REQUIREMENT: Produce word for word the lines of the data below running from the one that has "In order to click on Découvertes" to the one that has "Task: Click on the [button]", inclusive, and no others.

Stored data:

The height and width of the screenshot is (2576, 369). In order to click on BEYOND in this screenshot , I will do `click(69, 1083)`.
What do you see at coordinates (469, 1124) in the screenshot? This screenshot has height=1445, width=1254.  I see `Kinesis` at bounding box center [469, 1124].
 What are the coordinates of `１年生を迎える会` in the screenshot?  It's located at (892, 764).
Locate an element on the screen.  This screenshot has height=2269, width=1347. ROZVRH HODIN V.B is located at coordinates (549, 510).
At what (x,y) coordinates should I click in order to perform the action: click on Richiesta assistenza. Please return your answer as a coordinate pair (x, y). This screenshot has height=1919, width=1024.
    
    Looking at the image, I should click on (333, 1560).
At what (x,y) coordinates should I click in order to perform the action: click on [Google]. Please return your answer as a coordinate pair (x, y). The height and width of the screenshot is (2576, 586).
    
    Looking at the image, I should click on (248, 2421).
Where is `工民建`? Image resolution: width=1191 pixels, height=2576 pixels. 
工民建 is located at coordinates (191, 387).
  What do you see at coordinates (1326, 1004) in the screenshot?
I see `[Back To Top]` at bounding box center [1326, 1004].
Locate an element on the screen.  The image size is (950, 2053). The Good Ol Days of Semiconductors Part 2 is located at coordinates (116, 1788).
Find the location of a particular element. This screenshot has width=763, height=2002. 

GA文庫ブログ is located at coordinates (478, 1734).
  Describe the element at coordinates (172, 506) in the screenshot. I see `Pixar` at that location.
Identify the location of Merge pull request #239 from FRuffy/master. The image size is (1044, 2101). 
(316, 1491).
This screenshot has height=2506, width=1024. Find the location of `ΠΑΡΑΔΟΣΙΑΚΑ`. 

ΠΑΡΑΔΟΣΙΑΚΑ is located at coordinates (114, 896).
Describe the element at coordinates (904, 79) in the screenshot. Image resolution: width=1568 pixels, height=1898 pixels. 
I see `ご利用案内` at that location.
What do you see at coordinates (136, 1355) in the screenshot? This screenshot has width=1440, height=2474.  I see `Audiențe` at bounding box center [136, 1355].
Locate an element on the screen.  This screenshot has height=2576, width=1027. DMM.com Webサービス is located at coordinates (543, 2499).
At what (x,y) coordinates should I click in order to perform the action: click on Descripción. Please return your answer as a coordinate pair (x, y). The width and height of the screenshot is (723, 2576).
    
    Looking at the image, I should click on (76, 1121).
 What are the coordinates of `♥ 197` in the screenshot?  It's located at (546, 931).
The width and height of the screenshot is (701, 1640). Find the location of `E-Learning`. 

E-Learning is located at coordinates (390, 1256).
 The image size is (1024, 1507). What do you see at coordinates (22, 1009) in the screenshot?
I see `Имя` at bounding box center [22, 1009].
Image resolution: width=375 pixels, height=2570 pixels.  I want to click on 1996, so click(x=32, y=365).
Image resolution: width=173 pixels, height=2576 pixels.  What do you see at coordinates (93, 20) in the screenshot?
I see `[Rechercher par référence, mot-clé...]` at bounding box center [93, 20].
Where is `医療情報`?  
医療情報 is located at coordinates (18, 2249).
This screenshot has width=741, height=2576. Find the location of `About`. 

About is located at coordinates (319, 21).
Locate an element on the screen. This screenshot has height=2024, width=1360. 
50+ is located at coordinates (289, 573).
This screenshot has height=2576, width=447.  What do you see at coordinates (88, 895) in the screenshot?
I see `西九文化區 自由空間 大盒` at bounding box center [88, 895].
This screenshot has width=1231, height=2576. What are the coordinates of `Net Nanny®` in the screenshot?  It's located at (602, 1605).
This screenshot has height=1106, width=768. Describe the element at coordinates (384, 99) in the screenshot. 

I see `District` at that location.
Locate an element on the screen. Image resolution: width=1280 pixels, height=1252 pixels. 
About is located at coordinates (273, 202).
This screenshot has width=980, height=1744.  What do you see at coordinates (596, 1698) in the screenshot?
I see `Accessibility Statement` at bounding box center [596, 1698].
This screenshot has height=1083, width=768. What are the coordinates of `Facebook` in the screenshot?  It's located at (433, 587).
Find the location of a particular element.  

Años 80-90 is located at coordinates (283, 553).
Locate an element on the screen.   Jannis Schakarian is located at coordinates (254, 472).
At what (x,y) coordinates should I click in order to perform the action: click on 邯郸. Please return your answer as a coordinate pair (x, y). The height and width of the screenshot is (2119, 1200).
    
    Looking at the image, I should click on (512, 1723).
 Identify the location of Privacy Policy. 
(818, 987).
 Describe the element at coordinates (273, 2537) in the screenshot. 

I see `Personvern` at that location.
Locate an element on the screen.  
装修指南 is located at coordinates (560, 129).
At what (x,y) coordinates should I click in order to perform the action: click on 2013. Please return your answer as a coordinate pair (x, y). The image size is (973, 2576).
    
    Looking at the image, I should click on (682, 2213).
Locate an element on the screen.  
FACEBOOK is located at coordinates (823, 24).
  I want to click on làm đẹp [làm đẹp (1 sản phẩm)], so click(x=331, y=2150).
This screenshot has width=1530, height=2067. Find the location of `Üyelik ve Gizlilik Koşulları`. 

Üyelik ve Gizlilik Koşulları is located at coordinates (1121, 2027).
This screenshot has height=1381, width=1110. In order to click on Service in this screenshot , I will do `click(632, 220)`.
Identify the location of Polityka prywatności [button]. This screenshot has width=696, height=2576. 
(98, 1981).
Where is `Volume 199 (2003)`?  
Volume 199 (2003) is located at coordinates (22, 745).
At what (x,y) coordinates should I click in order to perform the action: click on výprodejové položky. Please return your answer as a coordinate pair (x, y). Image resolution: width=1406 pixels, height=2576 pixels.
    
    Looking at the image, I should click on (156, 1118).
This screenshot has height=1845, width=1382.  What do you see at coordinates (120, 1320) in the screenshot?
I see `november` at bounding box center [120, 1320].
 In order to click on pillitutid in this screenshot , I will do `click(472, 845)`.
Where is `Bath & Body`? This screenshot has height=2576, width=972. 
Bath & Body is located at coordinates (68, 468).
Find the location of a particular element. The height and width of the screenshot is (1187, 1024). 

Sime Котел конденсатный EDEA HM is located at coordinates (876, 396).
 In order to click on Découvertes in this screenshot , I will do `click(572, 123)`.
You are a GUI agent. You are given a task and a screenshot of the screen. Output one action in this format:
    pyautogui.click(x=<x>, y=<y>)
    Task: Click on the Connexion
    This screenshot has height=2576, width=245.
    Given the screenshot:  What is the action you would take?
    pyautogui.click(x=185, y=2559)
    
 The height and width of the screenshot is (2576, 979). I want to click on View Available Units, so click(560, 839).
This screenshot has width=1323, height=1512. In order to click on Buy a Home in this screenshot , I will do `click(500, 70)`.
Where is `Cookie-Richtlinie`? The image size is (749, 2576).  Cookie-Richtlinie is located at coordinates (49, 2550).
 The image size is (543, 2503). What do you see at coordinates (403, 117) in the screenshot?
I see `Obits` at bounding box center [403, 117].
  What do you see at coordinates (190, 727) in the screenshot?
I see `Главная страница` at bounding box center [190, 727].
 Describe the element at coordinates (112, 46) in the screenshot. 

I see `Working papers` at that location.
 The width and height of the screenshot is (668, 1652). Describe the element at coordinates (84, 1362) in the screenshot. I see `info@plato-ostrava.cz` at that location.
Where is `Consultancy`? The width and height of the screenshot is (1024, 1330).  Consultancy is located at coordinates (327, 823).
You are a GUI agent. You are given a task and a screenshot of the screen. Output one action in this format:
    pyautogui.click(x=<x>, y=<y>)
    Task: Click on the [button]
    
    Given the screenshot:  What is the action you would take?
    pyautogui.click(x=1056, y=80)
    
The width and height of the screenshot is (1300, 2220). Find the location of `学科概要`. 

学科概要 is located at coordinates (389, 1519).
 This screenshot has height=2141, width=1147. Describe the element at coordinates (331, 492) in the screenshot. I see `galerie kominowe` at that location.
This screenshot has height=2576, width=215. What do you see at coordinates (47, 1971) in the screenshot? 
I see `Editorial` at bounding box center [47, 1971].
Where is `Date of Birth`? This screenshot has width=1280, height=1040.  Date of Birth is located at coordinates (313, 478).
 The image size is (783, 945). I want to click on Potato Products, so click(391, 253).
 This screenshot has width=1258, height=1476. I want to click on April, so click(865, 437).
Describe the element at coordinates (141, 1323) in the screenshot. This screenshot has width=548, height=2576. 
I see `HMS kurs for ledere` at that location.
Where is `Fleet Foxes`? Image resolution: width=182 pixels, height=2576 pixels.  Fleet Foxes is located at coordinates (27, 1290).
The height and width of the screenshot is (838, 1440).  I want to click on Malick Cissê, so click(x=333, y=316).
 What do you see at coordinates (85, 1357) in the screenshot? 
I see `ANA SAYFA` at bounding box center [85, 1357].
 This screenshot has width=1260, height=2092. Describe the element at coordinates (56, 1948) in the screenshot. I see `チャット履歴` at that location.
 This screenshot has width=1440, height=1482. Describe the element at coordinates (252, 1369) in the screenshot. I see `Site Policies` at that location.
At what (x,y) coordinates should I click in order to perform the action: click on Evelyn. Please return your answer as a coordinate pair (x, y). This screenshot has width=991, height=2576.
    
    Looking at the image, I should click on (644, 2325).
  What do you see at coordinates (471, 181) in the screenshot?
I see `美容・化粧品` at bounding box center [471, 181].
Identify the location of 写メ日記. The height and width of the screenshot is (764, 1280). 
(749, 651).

YOUR SOLUTION:
 In order to click on Découvertes in this screenshot , I will do `click(572, 123)`.
You are a GUI agent. You are given a task and a screenshot of the screen. Output one action in this format:
    pyautogui.click(x=<x>, y=<y>)
    Task: Click on the Connexion
    This screenshot has height=2576, width=245.
    Given the screenshot:  What is the action you would take?
    pyautogui.click(x=185, y=2559)
    
 The height and width of the screenshot is (2576, 979). I want to click on View Available Units, so click(560, 839).
This screenshot has width=1323, height=1512. In order to click on Buy a Home in this screenshot , I will do `click(500, 70)`.
Where is `Cookie-Richtlinie`? The image size is (749, 2576).  Cookie-Richtlinie is located at coordinates (49, 2550).
 The image size is (543, 2503). What do you see at coordinates (403, 117) in the screenshot?
I see `Obits` at bounding box center [403, 117].
  What do you see at coordinates (190, 727) in the screenshot?
I see `Главная страница` at bounding box center [190, 727].
 Describe the element at coordinates (112, 46) in the screenshot. 

I see `Working papers` at that location.
 The width and height of the screenshot is (668, 1652). Describe the element at coordinates (84, 1362) in the screenshot. I see `info@plato-ostrava.cz` at that location.
Where is `Consultancy`? The width and height of the screenshot is (1024, 1330).  Consultancy is located at coordinates (327, 823).
You are a GUI agent. You are given a task and a screenshot of the screen. Output one action in this format:
    pyautogui.click(x=<x>, y=<y>)
    Task: Click on the [button]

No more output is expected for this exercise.